Dataset entries:
——————————
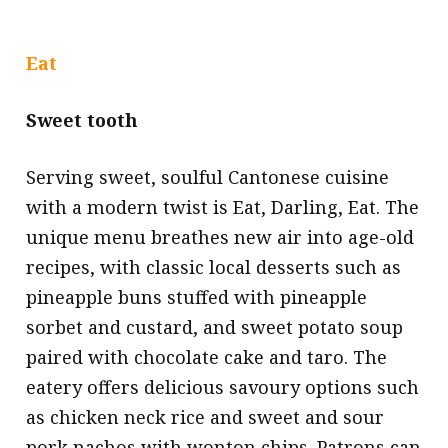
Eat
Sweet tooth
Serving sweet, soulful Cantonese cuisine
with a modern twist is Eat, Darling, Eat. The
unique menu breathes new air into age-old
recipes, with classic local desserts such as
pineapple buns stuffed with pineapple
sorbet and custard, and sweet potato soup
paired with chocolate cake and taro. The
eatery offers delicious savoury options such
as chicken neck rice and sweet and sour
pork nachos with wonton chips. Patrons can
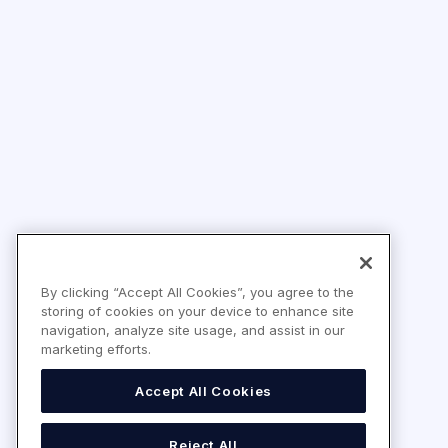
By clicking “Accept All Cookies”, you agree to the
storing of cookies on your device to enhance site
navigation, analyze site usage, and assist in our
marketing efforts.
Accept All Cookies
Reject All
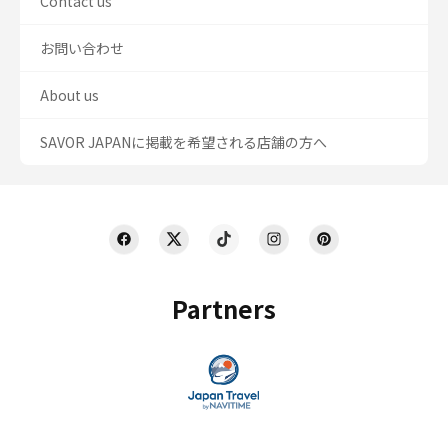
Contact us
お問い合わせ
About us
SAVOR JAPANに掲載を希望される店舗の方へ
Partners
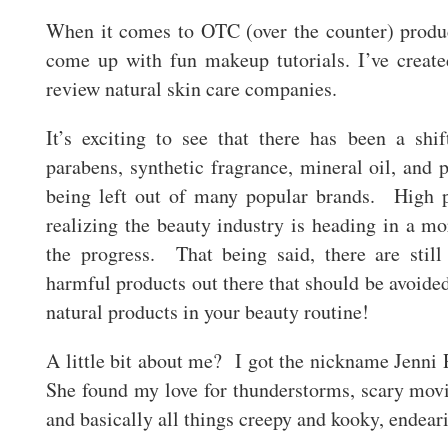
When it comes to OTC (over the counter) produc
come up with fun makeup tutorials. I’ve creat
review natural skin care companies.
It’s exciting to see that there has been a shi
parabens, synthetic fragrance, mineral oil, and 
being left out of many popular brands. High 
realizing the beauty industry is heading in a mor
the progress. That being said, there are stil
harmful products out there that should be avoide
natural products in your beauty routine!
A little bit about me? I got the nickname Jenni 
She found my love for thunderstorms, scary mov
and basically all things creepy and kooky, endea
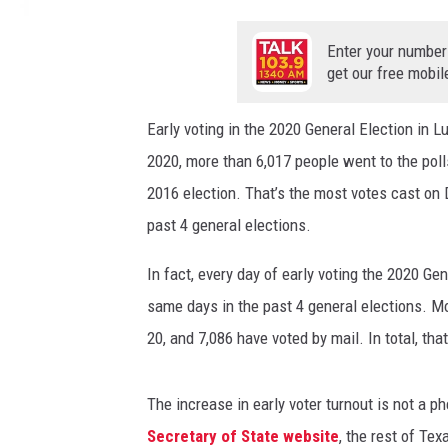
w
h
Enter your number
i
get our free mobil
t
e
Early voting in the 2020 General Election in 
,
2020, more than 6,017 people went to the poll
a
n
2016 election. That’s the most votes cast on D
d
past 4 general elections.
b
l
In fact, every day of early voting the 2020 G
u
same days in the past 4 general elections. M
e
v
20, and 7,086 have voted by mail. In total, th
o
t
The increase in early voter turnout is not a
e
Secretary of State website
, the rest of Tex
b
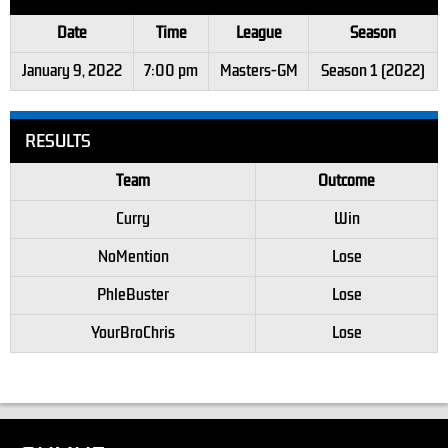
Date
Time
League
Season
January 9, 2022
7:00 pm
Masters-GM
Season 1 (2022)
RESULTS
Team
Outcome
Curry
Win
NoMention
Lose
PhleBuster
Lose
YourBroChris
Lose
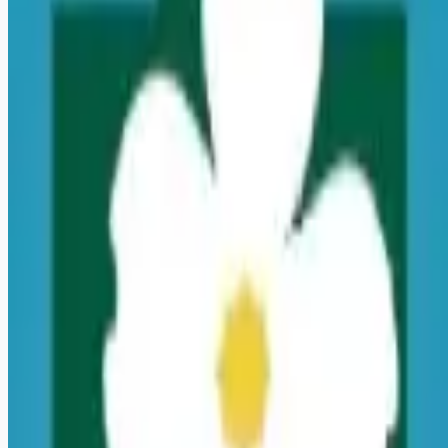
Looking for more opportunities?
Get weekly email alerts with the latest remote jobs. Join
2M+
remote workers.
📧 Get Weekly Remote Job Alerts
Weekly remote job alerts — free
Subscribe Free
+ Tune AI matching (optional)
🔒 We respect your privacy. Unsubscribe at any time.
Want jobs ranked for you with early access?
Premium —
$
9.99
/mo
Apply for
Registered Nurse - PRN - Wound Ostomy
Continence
——————————
● Prompt
If a line above contains the word "natural", list it.

● Exercise answer
review natural skin care companies.
natural products in your beauty routine!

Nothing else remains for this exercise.